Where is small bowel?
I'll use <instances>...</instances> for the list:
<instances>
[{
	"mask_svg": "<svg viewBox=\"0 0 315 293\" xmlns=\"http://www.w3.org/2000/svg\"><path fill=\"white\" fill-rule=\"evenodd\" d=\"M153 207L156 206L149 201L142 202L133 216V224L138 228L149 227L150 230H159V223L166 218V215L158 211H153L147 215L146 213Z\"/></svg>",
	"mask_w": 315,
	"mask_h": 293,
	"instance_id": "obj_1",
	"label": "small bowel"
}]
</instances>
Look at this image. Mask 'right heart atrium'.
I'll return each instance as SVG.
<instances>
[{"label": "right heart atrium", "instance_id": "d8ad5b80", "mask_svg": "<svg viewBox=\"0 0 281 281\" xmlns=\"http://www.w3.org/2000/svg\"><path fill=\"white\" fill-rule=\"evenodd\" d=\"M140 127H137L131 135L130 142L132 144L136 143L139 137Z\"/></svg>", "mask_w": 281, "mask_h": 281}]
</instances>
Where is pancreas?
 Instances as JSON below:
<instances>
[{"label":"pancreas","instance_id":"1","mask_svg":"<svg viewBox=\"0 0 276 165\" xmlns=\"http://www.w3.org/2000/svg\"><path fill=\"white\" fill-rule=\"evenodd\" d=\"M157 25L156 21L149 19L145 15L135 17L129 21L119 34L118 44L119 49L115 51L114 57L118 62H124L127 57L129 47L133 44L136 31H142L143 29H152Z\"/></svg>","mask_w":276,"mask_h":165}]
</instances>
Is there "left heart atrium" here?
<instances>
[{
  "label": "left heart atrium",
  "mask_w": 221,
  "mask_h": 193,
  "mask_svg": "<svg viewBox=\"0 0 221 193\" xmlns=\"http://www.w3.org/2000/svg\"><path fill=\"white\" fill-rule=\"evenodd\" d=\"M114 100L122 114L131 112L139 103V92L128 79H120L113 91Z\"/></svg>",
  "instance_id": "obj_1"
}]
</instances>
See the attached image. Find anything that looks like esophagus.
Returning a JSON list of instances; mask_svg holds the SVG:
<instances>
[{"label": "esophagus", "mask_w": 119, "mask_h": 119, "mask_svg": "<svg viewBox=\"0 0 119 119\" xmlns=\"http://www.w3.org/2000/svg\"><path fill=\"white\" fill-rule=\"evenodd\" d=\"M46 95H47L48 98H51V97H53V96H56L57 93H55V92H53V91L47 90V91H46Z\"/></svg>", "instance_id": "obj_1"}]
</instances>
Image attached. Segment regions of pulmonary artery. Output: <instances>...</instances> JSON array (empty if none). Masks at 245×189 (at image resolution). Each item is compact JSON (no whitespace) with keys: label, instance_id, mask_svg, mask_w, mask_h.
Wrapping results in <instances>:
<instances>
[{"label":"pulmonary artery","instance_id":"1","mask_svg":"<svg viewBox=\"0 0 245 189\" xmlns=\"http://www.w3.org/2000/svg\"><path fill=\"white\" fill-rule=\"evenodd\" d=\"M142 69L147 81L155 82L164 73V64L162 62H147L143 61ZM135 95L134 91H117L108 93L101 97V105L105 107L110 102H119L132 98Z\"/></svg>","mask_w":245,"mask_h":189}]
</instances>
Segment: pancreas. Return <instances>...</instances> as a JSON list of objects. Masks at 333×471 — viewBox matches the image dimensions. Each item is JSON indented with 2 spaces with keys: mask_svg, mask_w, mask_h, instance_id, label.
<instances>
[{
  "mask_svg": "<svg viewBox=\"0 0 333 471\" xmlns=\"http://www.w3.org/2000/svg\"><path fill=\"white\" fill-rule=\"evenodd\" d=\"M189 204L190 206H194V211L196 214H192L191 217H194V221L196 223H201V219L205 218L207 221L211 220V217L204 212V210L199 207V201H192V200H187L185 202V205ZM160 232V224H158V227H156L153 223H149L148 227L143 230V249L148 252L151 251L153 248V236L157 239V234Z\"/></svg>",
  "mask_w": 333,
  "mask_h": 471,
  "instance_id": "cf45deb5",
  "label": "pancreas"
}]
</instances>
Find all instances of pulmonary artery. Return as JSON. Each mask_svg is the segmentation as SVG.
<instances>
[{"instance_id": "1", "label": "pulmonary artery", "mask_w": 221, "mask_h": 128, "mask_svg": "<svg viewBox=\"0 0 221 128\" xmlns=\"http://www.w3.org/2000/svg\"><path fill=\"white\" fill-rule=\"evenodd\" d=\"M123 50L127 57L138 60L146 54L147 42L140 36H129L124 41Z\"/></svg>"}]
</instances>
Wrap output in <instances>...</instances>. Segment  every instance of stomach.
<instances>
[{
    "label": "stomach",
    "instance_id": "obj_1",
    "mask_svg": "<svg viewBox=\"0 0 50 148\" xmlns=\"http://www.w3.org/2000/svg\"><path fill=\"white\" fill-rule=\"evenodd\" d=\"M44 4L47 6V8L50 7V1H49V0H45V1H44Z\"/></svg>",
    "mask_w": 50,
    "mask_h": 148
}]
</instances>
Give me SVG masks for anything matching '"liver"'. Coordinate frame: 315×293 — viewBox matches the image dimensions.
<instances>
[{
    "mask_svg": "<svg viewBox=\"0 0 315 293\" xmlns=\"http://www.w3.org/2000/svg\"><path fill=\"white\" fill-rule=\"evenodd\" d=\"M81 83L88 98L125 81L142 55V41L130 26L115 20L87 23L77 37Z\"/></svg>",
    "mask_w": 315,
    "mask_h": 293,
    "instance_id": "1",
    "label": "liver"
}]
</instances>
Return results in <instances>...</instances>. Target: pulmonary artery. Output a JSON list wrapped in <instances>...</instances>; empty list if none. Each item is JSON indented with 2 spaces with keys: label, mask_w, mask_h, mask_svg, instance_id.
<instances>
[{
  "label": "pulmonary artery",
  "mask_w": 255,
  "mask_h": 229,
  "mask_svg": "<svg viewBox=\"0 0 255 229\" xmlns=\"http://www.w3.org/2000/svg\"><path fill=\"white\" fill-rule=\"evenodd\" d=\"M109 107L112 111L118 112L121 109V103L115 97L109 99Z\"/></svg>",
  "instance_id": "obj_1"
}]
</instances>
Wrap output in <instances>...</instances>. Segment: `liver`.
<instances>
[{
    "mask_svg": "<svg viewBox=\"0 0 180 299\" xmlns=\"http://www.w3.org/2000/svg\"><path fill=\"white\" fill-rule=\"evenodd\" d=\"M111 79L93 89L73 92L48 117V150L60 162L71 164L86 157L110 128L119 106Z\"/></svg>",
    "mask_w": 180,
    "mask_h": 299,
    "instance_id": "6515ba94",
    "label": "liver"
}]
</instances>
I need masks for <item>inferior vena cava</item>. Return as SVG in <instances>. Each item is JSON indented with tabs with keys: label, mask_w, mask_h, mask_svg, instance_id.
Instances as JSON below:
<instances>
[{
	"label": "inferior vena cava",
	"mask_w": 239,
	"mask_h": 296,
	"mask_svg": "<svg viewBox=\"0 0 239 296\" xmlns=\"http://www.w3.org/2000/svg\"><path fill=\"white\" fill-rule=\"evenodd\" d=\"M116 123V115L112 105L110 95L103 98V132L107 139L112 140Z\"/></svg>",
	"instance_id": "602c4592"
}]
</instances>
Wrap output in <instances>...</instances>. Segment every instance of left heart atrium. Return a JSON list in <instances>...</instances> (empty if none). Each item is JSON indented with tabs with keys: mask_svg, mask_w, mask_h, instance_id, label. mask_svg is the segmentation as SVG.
^^^^^^^^
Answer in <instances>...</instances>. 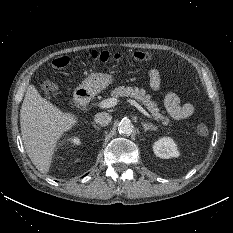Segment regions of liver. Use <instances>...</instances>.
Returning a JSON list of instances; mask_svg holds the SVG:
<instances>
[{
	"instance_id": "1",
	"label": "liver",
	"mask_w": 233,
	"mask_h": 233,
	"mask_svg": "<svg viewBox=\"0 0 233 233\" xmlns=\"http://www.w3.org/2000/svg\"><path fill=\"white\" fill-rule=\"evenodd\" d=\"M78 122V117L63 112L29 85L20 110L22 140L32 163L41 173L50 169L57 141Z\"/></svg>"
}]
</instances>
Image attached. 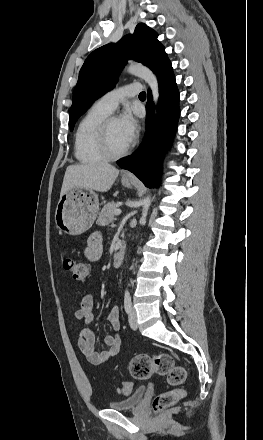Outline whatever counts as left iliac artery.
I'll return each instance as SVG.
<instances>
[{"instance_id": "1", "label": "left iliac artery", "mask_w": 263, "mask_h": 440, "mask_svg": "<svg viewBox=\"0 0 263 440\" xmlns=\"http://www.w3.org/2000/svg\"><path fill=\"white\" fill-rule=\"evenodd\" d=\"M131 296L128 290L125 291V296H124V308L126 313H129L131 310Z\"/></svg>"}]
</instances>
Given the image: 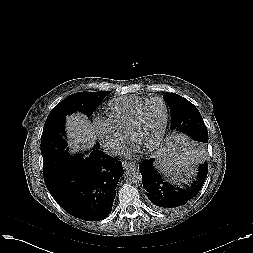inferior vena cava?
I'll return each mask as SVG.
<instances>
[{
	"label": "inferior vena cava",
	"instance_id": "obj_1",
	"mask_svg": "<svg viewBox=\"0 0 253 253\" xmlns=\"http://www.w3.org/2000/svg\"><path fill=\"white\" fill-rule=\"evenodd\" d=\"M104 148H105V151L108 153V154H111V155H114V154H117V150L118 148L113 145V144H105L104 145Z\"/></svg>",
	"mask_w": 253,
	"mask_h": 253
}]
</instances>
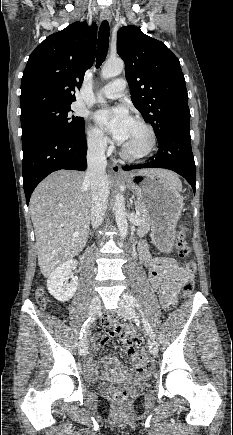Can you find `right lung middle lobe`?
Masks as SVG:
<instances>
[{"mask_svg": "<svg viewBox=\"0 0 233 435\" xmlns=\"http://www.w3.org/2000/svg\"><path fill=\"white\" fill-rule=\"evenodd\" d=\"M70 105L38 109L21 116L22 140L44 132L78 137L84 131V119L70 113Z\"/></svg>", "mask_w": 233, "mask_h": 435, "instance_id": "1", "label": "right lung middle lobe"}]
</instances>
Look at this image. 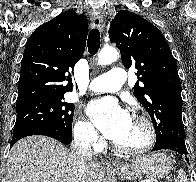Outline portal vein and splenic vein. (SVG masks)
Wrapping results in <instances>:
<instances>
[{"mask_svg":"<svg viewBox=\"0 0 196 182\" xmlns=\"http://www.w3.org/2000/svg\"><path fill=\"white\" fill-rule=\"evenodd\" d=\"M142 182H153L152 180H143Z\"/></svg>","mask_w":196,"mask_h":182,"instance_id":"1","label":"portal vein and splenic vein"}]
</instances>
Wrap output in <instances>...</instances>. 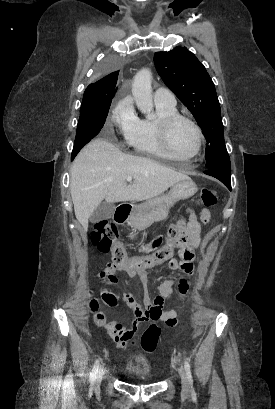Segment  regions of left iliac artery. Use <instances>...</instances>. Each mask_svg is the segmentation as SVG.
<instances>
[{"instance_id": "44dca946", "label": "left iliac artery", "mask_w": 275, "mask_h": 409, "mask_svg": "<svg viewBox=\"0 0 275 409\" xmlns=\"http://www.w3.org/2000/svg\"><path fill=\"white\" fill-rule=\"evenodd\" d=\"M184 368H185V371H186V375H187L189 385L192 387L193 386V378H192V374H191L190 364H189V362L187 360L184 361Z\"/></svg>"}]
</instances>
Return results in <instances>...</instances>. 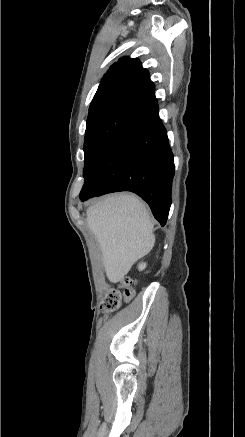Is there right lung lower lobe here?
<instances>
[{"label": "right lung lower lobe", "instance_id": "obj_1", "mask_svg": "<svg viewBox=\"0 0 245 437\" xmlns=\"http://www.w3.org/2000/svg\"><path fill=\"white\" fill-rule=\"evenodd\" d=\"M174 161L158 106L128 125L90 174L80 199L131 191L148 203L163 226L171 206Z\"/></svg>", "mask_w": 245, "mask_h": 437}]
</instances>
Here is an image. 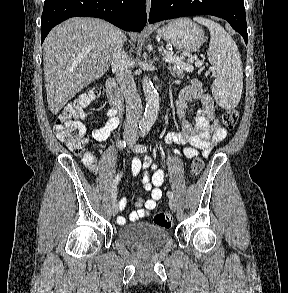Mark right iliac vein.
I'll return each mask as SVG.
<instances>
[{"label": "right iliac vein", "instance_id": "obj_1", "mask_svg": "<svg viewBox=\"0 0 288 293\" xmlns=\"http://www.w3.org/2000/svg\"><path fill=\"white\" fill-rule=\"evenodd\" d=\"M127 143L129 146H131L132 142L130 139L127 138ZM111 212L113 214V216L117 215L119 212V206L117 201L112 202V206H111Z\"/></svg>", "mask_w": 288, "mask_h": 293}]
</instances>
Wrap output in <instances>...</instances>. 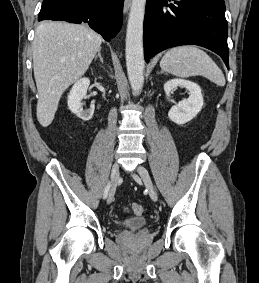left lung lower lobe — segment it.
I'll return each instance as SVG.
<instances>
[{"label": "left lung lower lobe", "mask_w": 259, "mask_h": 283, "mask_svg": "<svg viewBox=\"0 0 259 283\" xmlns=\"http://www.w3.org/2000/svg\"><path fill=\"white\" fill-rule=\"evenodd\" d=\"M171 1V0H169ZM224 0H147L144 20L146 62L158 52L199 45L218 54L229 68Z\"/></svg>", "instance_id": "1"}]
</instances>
^^^^^^^^
* What you need to do *
One stretch of the lines above is wanted, from the line that contains "I need masks" through the line that contains "Wrap output in <instances>...</instances>. Segment every". Output it exactly.

* Result of the task *
I need masks for <item>inferior vena cava</item>. Return as SVG in <instances>. Each item is JSON indented with tabs with keys: label, mask_w, mask_h, mask_svg, instance_id.
Instances as JSON below:
<instances>
[{
	"label": "inferior vena cava",
	"mask_w": 239,
	"mask_h": 296,
	"mask_svg": "<svg viewBox=\"0 0 239 296\" xmlns=\"http://www.w3.org/2000/svg\"><path fill=\"white\" fill-rule=\"evenodd\" d=\"M116 123V115L112 105L110 95L103 98V132L107 139L112 140Z\"/></svg>",
	"instance_id": "602c4592"
}]
</instances>
Wrap output in <instances>...</instances>. Segment every instance of left heart atrium. Return a JSON list in <instances>...</instances> (empty if none). Each item is JSON indented with tabs with keys: mask_svg, mask_w, mask_h, instance_id, label. mask_svg is the segmentation as SVG.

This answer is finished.